Alex Behm has posted comments on this change. ( 
http://gerrit.cloudera.org:8080/8825 )

Change subject: IMPALA-5990: End-to-end compression of metadata
......................................................................


Patch Set 4:

(34 comments)

General approach and flow looks good to me.

I'm still thinking about details and testing.

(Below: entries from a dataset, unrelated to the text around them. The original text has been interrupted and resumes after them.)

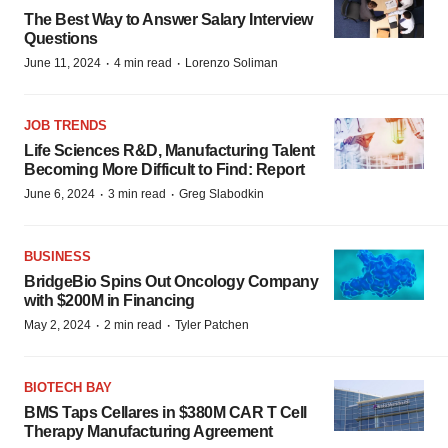
The Best Way to Answer Salary Interview
Questions
·
·
June 11, 2024
4 min read
Lorenzo Soliman
JOB TRENDS
Life Sciences R&D, Manufacturing Talent
Becoming More Difficult to Find: Report
·
·
June 6, 2024
3 min read
Greg Slabodkin
BUSINESS
BridgeBio Spins Out Oncology Company
with $200M in Financing
·
·
May 2, 2024
2 min read
Tyler Patchen
BIOTECH BAY
BMS Taps Cellares in $380M CAR T Cell
Therapy Manufacturing Agreement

http://gerrit.cloudera.org:8080/#/c/8825/4/be/src/catalog/CMakeLists.txt
File be/src/catalog/CMakeLists.txt:

http://gerrit.cloudera.org:8080/#/c/8825/4/be/src/catalog/CMakeLists.txt@29
PS4, Line 29: ADD_BE_TEST(catalog-util-test)
I think you forgot to add the .cc file


http://gerrit.cloudera.org:8080/#/c/8825/4/be/src/catalog/catalog-server.h
File be/src/catalog/catalog-server.h:

http://gerrit.cloudera.org:8080/#/c/8825/4/be/src/catalog/catalog-server.h@78
PS4, Line 78:   void AddTopicUpdate(std::string key, const uint8_t* buf, 
uint32_t size, bool deleted);
* AddPendingTopicItem()
(and corresponding change to comment, see a comment elsewhere explaining our 
use of "topic" and "item")
* Pass the key as reference? Seems clearer what is happening. Also comment that 
the function takes ownership of the key memory
* 'buf' needs a better name


http://gerrit.cloudera.org:8080/#/c/8825/4/be/src/catalog/catalog-server.cc
File be/src/catalog/catalog-server.cc:

http://gerrit.cloudera.org:8080/#/c/8825/4/be/src/catalog/catalog-server.cc@245
PS4, Line 245:       update.topic_entries.emplace_back();
Why not this instead of the loop:

update.topic_entries = std::move(pending_topic_updates_);


http://gerrit.cloudera.org:8080/#/c/8825/4/be/src/catalog/catalog-util.h
File be/src/catalog/catalog-util.h:

http://gerrit.cloudera.org:8080/#/c/8825/4/be/src/catalog/catalog-util.h@44
PS4, Line 44: Status CompressCatalogObject(const uint8_t* buf, uint32_t size,
Use src/dst as arg names. Same for decompress below.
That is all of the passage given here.